■ Exercise
Down to the last line below, repeat the entries word for word and drop the pictures.

::: Supplied data :::

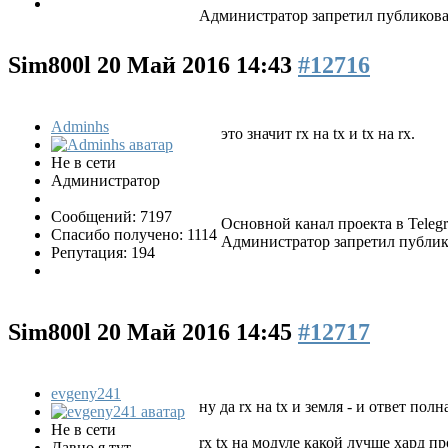
Администратор запретил публиковат
Sim800l
20 Май 2016 14:43
#12716
Adminhs
это значит rx на tx и tx на rx.
Не в сети
Администратор
Сообщений: 7197
Основной канал проекта в Tele
Спасибо получено: 1114
Администратор запретил публико
Репутация: 194
Sim800l
20 Май 2016 14:45
#12717
evgeny241
ну да rx на tx и земля - и ответ пол
Не в сети
rx tx на модуле какой лучше хард п
Давно я тут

:::

■ Your solution
Администратор запретил публиковат
Sim800l
20 Май 2016 14:43
#12716
Adminhs
это значит rx на tx и tx на rx.
Не в сети
Администратор
Сообщений: 7197
Основной канал проекта в Tele
Спасибо получено: 1114
Администратор запретил публико
Репутация: 194
Sim800l
20 Май 2016 14:45
#12717
evgeny241
ну да rx на tx и земля - и ответ пол
Не в сети
rx tx на модуле какой лучше хард п
Давно я тут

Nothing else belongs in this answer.